A recent online commentary in The New York Times makes the case that Alzheimer’s disease (AD) may in fact be a third type of diabetes. Citing new and “increasingly persuasive” studies, columnist Mark Bittman explains:
We used to think there were two types of diabetes: the type you’re born with (Type 1) and the type you ‘get.’ That’s called Type 2, and was called “adult onset” until it started ravaging kids. Type 2 is brought about by a combination of factors, including overeating, American-style.
The idea that Alzheimer’s might be Type 3 diabetes has been around since 2005, but the connection between poor diet and Alzheimer’s is becoming more convincing…
Here’s the idea, in very basic terms: Insulin is a hormone that is critical for regulating our body’s ability to control blood sugar and to make sure it gets into the cells that need it for energy. Diabetes is caused by either an inability to make enough insulin (Type 1) or when cells lose ability to respond to insulin (Type 2). As brain cells also critically need blood sugar to survive and function, the new theory of a “Type 3” diabetes suggests that a similar insulin deficiency or resistance leading to negative cognitive effects could underlie some of the causes of AD.
Past studies have already found that people with diabetes are twice as likely to develop AD later in life. But the new research, explains Bittman, suggests that “while diabetes doesn’t ‘cause’ Alzheimer’s, both may have the same root: an over consumption of those ‘foods’ that mess with insulin’s many roles.” Sugar and nitrates, for instance. A healthier diet, he suggests, would make sense toward limiting one’s potential for getting diabetes, and according to the new research, for potentially Alzheimer’s as well.
Diabetes has also been suggested as a potential risk factor for Parkinson’s disease (PD), but the data are not yet as compelling, says Brian Fiske, PhD, vice president of research programs at The Michael J. Fox Foundation (MJFF). Some findings have suggested a greater risk for PD in people with diabetes but this link has not been consistently seen in all studies.

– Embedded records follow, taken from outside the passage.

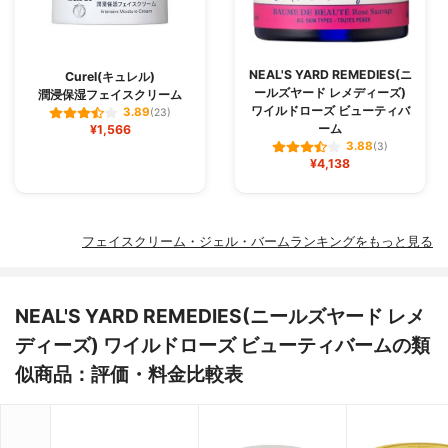
NEAL'S YARD REMEDIES(ニ
Curel(キュレル)
ールズヤード レメディーズ)
潤浸保湿フェイスクリーム
ワイルドローズ ビューティバ
3.89
(23)
ーム
¥1,566
3.88
(3)
¥4,138
フェイスクリーム・ジェル・バームランキングをもっと見る
NEAL'S YARD REMEDIES(ニールズヤード レメ
ディーズ) ワイルドローズ ビューティバームの類
似商品：評価・料金比較表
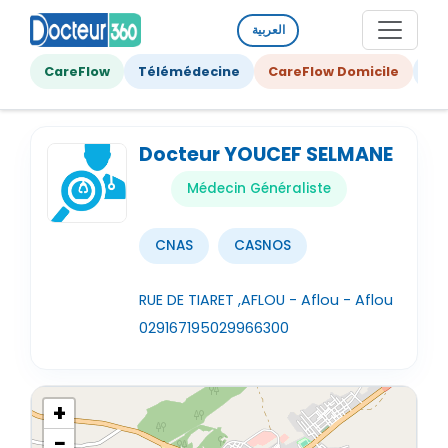
العربية
CareFlow
Télémédecine
CareFlow Domicile
Ge
Docteur YOUCEF SELMANE
Médecin Généraliste
CNAS
CASNOS
RUE DE TIARET ,AFLOU - Aflou - Aflou
029167195
029966300
+
−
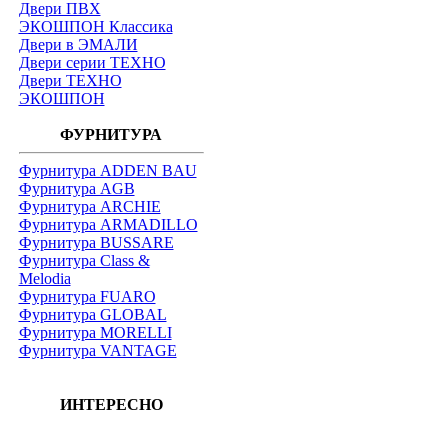
Двери ПВХ
ЭКОШПОН Классика
Двери в ЭМАЛИ
Двери серии ТЕХНО
Двери ТЕХНО
ЭКОШПОН
ФУРНИТУРА
Фурнитура ADDEN BAU
Фурнитура AGB
Фурнитура ARCHIE
Фурнитура ARMADILLO
Фурнитура BUSSARE
Фурнитура Class &
Melodia
Фурнитура FUARO
Фурнитура GLOBAL
Фурнитура MORELLI
Фурнитура VANTAGE
ИНТЕРЕСНО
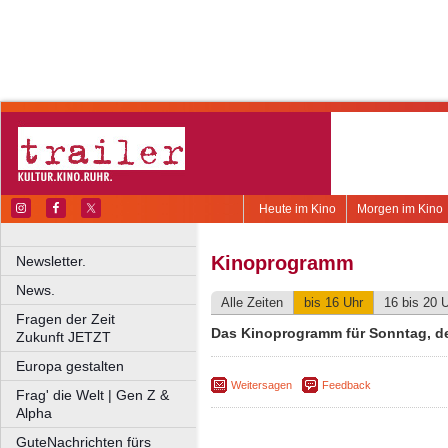
Heute im Kino
Morgen im Kino
Kinoprogramm
Newsletter.
News.
Alle Zeiten
bis 16 Uhr
16 bis 20 
Fragen der Zeit
Das Kinoprogramm für Sonntag, de
Zukunft JETZT
Europa gestalten
Weitersagen
Feedback
Frag' die Welt | Gen Z &
Alpha
GuteNachrichten fürs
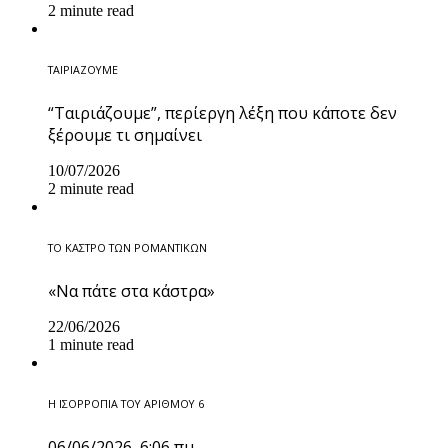
2 minute read
ΤΑΙΡΙΑΖΟΥΜΕ
“Ταιριάζουμε”, περίεργη λέξη που κάποτε δεν
ξέρουμε τι σημαίνει
10/07/2026
2 minute read
ΤΟ ΚΑΣΤΡΟ ΤΩΝ ΡΟΜΑΝΤΙΚΩΝ
«Να πάτε στα κάστρα»
22/06/2026
1 minute read
Η ΙΣΟΡΡΟΠΙΑ ΤΟΥ ΑΡΙΘΜΟΥ 6
06/06/2026, 6:06 πμ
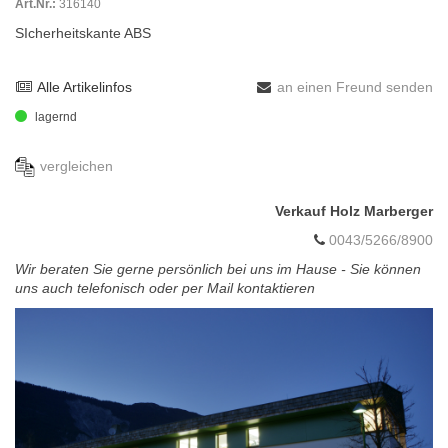
Art.Nr.:
316140
SIcherheitskante ABS
Alle Artikelinfos
an einen Freund senden
lagernd
vergleichen
Verkauf Holz Marberger
0043/5266/8900
Wir beraten Sie gerne persönlich bei uns im Hause - Sie können
uns auch telefonisch oder per Mail kontaktieren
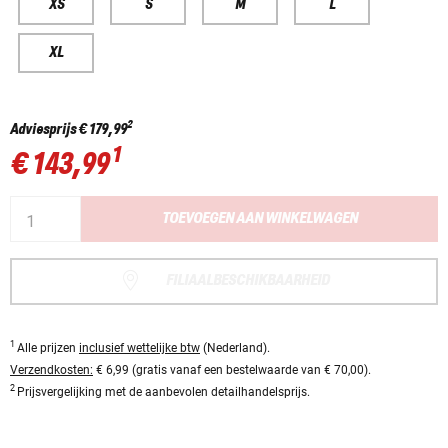
XS
S
M
L
XL
2
Adviesprijs
€ 179,99
1
€ 143,99
TOEVOEGEN AAN WINKELWAGEN
FILIAALBESCHIKBAARHEID
1
Alle prijzen
inclusief wettelijke btw
(Nederland).
Verzendkosten:
€ 6,99 (gratis vanaf een bestelwaarde van € 70,00).
2
Prijsvergelijking met de aanbevolen detailhandelsprijs.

Coincidently, some drugs used for diabetes have found their way into PD based on the fact that they may target cellular pathways that could be beneficial for brain cell survival. The Foundation has supported work testing a number of these so-called “repositioned” diabetes drugs (exendin-4, DPP-4 inhibitors and pioglitazone) to find out more about their potential as disease-modifying therapies for PD. Currently, a trial of pioglitazone is being supported by the National Institute of Neurological Disorders and Stroke (NINDS) in collaboration with MJFF.